**DESCRIPTION OF THE TASK:**
Gather, from the data below, each line in which the word "客票代售点" occurs.

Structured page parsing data

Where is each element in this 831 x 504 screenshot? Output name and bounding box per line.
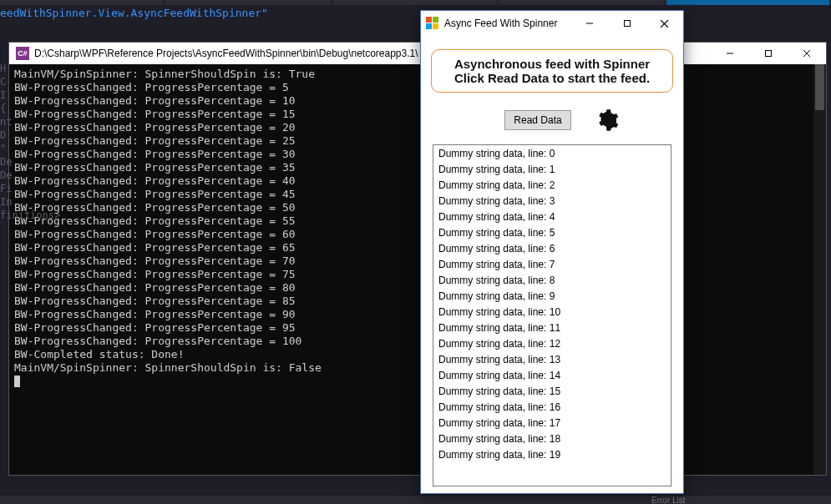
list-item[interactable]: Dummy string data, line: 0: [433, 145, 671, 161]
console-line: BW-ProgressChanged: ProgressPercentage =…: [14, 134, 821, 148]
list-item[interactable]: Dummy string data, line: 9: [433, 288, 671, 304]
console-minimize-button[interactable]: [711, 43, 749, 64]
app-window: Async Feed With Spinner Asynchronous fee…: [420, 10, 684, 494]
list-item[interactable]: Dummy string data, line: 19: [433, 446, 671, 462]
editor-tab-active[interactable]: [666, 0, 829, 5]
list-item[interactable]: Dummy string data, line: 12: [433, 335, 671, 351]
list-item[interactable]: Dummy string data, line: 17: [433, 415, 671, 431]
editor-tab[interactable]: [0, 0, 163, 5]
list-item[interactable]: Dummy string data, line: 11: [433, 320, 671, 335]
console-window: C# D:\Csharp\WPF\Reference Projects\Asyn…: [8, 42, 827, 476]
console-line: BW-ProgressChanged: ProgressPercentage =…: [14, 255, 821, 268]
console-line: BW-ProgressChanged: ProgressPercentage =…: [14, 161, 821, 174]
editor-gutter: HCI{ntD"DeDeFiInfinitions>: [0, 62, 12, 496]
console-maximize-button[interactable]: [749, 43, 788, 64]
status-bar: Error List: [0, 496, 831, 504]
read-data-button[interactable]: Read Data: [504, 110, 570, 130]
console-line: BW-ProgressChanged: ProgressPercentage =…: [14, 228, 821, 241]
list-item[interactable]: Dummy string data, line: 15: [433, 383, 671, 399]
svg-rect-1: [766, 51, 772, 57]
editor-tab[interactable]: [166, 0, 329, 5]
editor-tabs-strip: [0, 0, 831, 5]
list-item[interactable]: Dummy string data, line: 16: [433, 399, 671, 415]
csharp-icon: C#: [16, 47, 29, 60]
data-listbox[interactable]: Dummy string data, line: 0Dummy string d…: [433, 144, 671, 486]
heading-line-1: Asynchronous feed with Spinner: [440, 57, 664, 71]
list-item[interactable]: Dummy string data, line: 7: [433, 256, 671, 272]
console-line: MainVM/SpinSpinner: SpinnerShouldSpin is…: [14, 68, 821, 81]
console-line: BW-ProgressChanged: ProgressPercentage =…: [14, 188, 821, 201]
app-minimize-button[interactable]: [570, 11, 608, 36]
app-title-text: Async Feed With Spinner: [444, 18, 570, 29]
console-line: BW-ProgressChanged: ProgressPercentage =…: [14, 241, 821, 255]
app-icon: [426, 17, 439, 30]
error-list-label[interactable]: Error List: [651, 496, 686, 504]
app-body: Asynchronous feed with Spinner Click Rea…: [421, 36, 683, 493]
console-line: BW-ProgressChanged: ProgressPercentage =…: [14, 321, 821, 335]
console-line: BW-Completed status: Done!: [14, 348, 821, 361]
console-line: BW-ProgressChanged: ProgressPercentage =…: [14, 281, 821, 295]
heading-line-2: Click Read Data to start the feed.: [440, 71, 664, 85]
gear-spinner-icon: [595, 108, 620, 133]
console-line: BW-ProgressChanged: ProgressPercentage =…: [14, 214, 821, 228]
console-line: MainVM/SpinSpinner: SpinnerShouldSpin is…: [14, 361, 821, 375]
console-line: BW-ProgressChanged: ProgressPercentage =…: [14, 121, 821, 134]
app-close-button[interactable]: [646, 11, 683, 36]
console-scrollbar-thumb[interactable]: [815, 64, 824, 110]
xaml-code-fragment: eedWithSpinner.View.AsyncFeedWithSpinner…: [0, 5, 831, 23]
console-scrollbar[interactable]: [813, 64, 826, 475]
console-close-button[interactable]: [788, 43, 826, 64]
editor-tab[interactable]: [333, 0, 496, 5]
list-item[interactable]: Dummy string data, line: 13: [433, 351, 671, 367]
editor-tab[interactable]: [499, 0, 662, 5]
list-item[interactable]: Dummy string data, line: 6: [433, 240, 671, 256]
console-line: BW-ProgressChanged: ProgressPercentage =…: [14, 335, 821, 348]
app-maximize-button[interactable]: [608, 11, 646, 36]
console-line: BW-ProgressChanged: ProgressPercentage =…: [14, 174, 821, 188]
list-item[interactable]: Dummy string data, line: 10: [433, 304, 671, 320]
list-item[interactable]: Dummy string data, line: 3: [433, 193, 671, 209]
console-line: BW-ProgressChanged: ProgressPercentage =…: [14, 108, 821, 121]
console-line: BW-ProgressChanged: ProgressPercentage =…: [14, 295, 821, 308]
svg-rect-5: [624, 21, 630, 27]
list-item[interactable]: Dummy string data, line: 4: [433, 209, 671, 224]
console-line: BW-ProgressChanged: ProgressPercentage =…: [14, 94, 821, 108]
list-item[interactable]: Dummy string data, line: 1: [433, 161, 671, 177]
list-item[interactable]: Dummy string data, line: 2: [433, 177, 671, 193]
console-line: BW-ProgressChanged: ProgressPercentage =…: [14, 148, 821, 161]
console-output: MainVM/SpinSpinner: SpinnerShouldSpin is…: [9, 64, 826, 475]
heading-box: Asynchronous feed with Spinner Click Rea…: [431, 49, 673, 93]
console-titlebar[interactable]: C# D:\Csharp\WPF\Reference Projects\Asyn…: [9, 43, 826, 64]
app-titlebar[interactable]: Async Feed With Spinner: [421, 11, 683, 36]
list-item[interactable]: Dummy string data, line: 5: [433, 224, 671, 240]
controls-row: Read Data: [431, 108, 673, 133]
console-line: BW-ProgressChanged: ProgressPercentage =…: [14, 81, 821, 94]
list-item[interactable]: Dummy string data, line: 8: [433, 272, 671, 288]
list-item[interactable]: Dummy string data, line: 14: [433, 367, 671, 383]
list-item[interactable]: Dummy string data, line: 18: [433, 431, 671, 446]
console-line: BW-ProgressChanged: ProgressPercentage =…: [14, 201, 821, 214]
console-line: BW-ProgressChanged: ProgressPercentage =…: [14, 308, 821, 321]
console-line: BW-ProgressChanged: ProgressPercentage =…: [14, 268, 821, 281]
* * *
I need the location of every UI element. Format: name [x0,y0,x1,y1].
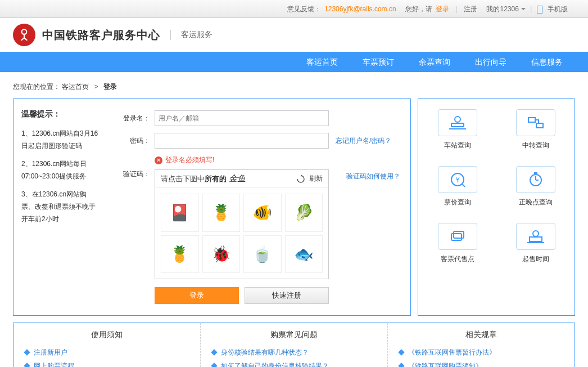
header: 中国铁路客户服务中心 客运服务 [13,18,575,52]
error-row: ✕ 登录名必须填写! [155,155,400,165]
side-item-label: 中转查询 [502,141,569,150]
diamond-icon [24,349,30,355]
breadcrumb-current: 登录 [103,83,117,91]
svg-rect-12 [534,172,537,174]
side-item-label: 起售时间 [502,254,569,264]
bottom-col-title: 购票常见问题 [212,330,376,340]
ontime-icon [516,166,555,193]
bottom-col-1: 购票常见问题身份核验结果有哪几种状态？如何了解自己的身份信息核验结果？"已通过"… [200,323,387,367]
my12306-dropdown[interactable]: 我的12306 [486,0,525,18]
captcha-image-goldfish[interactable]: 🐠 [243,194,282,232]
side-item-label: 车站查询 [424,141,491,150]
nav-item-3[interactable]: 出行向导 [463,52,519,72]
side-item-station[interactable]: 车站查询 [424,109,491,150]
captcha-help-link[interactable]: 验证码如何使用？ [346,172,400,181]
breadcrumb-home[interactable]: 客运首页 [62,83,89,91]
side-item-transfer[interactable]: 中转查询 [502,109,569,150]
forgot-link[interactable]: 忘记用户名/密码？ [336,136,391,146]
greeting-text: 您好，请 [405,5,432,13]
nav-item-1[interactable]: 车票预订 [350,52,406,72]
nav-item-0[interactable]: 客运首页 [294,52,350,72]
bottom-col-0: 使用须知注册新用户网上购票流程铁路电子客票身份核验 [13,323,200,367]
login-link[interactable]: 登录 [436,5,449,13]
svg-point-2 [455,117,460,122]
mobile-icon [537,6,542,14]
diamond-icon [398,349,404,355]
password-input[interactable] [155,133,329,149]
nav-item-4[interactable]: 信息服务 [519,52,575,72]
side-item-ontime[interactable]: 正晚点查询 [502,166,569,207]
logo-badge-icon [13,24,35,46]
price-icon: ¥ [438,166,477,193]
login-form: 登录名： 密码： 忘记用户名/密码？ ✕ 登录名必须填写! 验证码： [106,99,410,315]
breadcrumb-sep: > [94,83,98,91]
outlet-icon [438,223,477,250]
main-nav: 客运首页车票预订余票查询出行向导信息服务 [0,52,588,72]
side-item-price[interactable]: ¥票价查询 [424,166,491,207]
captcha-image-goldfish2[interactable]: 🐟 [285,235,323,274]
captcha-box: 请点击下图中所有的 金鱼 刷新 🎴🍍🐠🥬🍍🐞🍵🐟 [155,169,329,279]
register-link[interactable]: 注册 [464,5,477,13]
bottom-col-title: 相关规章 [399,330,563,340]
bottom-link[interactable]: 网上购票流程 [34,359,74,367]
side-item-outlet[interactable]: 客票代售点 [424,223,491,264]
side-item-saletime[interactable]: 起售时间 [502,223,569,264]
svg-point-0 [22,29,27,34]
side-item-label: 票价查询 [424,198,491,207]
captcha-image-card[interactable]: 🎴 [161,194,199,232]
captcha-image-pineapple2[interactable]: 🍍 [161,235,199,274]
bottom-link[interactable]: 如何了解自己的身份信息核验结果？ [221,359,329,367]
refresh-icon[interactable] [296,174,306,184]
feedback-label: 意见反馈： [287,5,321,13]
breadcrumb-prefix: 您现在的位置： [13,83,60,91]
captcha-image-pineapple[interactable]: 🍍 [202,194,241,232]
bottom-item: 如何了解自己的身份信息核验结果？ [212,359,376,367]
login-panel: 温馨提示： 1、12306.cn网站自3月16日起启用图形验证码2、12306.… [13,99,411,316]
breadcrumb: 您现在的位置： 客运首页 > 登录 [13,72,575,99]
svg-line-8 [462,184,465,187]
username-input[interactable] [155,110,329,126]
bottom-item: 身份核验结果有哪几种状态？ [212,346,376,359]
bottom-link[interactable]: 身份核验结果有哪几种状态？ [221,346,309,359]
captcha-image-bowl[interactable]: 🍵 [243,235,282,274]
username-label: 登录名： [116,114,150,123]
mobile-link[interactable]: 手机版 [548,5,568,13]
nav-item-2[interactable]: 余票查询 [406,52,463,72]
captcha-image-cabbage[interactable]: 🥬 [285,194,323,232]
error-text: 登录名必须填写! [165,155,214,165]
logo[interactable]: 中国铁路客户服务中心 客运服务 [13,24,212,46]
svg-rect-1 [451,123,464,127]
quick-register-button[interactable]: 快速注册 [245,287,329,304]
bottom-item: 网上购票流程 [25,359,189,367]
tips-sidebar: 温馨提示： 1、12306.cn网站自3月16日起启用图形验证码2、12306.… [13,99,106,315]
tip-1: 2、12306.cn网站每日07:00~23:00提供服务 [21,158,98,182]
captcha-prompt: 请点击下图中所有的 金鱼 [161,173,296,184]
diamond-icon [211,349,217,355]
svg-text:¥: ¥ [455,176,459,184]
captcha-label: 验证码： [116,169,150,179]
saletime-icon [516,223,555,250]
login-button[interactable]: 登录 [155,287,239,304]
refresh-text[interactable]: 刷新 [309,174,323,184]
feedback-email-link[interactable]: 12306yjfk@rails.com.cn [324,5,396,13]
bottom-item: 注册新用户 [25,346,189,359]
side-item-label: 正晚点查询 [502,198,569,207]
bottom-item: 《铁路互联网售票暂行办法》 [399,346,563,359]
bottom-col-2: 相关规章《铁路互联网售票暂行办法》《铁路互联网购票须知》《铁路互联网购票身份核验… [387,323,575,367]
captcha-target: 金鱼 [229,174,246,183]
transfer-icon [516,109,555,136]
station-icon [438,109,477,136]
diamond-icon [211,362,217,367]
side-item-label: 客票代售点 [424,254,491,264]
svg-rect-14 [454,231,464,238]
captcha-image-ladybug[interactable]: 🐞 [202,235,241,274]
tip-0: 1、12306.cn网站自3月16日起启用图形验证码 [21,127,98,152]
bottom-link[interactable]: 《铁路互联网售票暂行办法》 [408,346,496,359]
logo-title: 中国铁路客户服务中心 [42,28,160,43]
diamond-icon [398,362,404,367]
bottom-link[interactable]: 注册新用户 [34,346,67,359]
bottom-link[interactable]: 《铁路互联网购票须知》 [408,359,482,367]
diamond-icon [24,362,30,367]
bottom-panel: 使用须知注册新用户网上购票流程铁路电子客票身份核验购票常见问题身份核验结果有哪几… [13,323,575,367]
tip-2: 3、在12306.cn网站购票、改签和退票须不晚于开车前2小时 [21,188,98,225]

**TASK RESULT:**
side-item-outlet[interactable]: 客票代售点 [424,223,491,264]
side-item-label: 客票代售点 [424,254,491,264]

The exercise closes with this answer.